Imprecando, Tyrion corse giù per i gradini di pietra con la sua andatura ondeggiante. Podrick Payne lo aspettava con i cavalli. Andarono al galoppo fino al Lungofiume, con Pod e ser Mandon Moore che lo seguivano a spron battuto. Le case sprangate erano avvolte dalla sfumatura verdastra del cielo, e le strade erano pressoché deserte. Era stato Tyrion a dare ordine di svuotarle, in modo che i difensori potessero muoversi liberamente da una porta all’altra della città.

Ma anche così, quando giunsero alla Porta del Re, il tonante pestare dell’ariete di sfondamento contro il legno copriva già ogni altro suono. Gli scricchiolii delle grandi cerniere parevano i lamenti di un gigante in agonia. La piazza del corpo di guardia era disseminato di feriti. Tyrion vide anche una linea di cavalli, in parte illesi, più mercenari e cappe dorate e in numero sufficiente da costituire una forte colonna armata.

«Formate i ranghi!» gridò, saltando a terra. Dietro di lui, la Porta del Re sussultò sotto un nuovo urto. «Chi è in comando qui? Noi adesso andiamo là fuori!»
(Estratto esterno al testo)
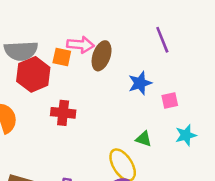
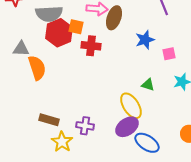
orange square: (62, 57) -> (76, 27), moved
red cross: (63, 113) -> (91, 46), moved

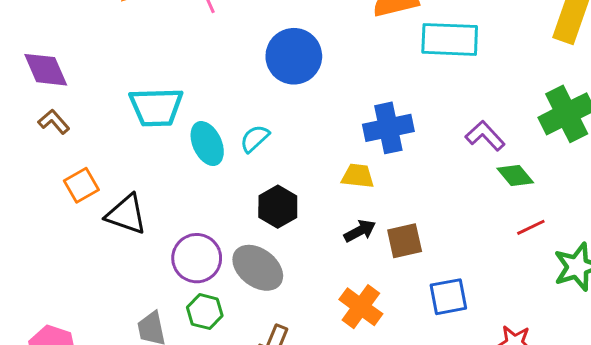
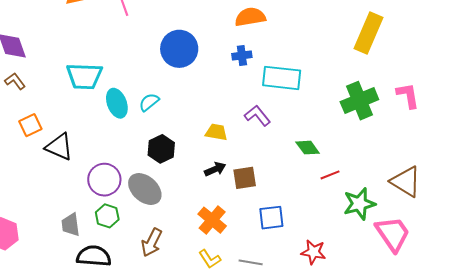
cyan rectangle: (450, 39) -> (282, 78), moved
blue cross: (388, 128) -> (242, 56), moved, size x0.6
purple L-shape: (485, 136) -> (257, 116), moved
green diamond: (515, 175) -> (308, 148), moved

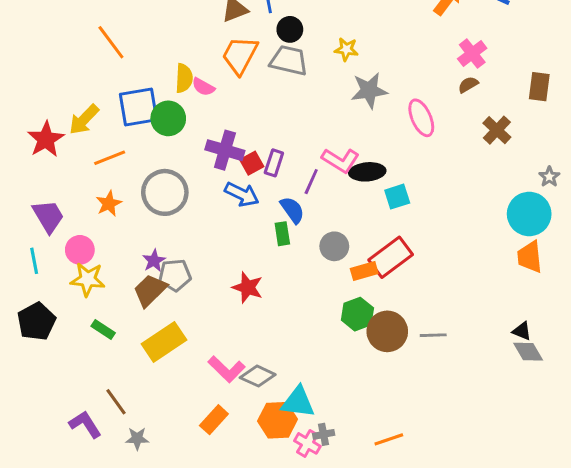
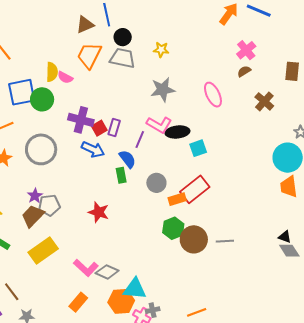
gray star: (369, 90) -> (163, 90), moved

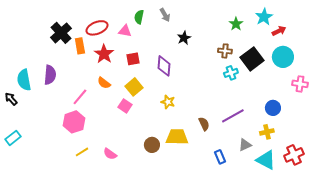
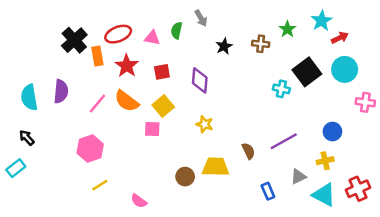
green semicircle: (139, 17) -> (177, 30), moved
brown cross: (225, 51) -> (261, 44), moved
cyan cross: (231, 73) -> (281, 89), turned 32
orange semicircle: (104, 83) -> (127, 101), size x1.5
pink line: (80, 97) -> (97, 104), moved
black arrow: (11, 99) -> (27, 138), moved
pink square: (125, 106) -> (152, 129), turned -32
pink semicircle: (110, 154) -> (139, 201), moved

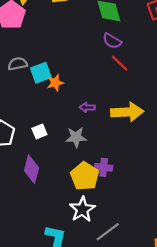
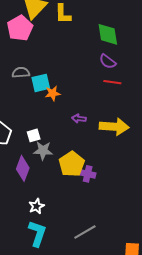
red line: (120, 63) -> (112, 82), turned -42
gray star: (76, 137) -> (43, 151), moved
yellow pentagon: (85, 176) -> (72, 164), moved
white star: (82, 209) -> (37, 206), moved, size x0.7

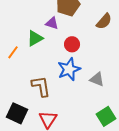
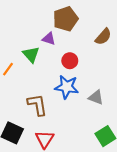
green triangle: (35, 38) -> (31, 54), turned -42
blue star: (69, 69) -> (67, 87), turned 30

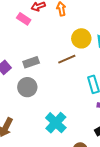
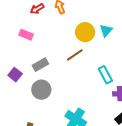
pink rectangle: (24, 19) -> (26, 35), moved

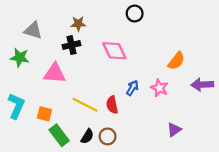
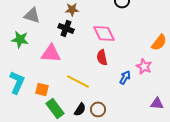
black cross: (72, 45) -> (66, 28), turned 35
blue arrow: (132, 88) -> (125, 77), moved
red semicircle: (112, 105) -> (102, 57), moved
purple triangle: (174, 130) -> (157, 103), turned 40

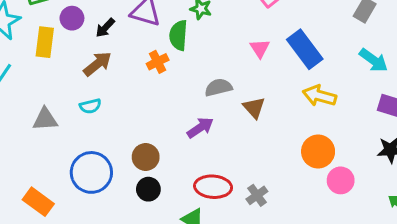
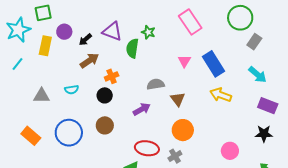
orange cross: (158, 62) -> (112, 76), moved
brown arrow: (98, 64) -> (89, 61), moved
orange circle: (318, 151) -> (183, 130), moved
black circle: (148, 189) -> (105, 95), moved
orange rectangle: (38, 202) -> (31, 136), moved

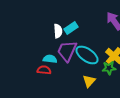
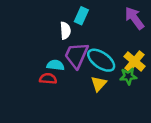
cyan rectangle: (71, 28) -> (81, 16), moved, turned -32
yellow triangle: (89, 81) -> (99, 84), moved

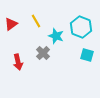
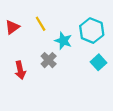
cyan square: (87, 55) -> (98, 62), turned 32

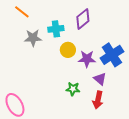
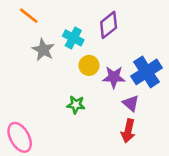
cyan cross: (56, 29) -> (73, 38), turned 35
gray star: (33, 38) -> (43, 50), turned 30
green star: (73, 89) -> (76, 105), moved

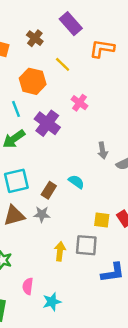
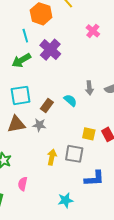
pink cross: (80, 103) -> (93, 31), moved
gray arrow: (103, 150) -> (89, 88), moved
cyan star: (52, 302) -> (65, 200), moved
«No.» Una figura emerse dall’ombra delle mura, un uomo alto con l’armatura grigia. Sandor Clegane si tolse l’elmo con entrambe le mani e lo lasciò cadere a terra. L’acciaio era annerito e ammaccato, e l’orecchio sinistro del cane ringhiante mozzato di netto. Da uno squarcio sopra l’occhio sinistro il sangue colava sulle vecchie ustioni del Mastino trasformando metà del volto sfigurato in un mascherone rossastro.

«Sì» lo affrontò Tyrion.

«In culo te e il tuo andar fuori» il respiro di Clegane era un rantolo affannoso.
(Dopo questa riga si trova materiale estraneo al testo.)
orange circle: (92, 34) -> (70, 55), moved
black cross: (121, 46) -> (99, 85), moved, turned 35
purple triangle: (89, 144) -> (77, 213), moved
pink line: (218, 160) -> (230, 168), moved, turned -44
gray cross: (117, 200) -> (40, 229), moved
Uno dei mercenari gli si avvicinò: «Ci siamo già stati, fuori. Tre volte. Metà dei nostri sono o morti o feriti. Con l’altofuoco che brucia, uomini che urlano come cavalli e cavalli che urlano come uomini…».

«Che cosa credevi, che vi avessimo assoldato per combattere in un torneo? Vuoi forse che ti serva una coppa di latte ghiacciato e un bel grappolo d’uva? No? E allora rimettiti sul tuo cavallo del cazzo! Lo stesso vale per te, cane.»

Il sangue sulla faccia di Clegane parve scintillare ancora più rosso, ma i suoi occhi rimasero di un bianco livido. Il guerriero snudò la sua spada lunga.

“Ha paura” Tyrion, sconvolto, stentava a crederci. “Il Mastino ha paura!” Cercò di spiegare loro la situazione. «Hanno un ariete alla porta. Li sentite o no? Dobbiamo disperderli…»

«Allora apri la porta. Loro vengono dentro, noi li circondiamo e li facciamo a pezzi.» Il Mastino piantò la punta della spada nel terreno e si appoggiò all’elsa, oscillando da una parte all’altra. «Ho perso metà dei miei uomini. E anche metà dei cavalli. Non porto nessun altro in mezzo a quel fuoco.»

Ser Mandon Moore, la corazza di uno smalto bianco immacolato, si mise a fianco di Tyrion: «Il Primo Cavaliere del re ti sta dando un ordine».

«Si fotta, il Primo Cavaliere del re.» Dove il volto del Mastino non era arrossato dal sangue, la sua pelle era livida come gesso. «Qualcuno mi dia qualcosa da bere.» Un ufficiale delle cappe dorate gli offrì una coppa. Clegane bevve, sputò immediatamente, e gettò via la coppa. «Acqua? In culo, la vostra acqua! Datemi del vino.»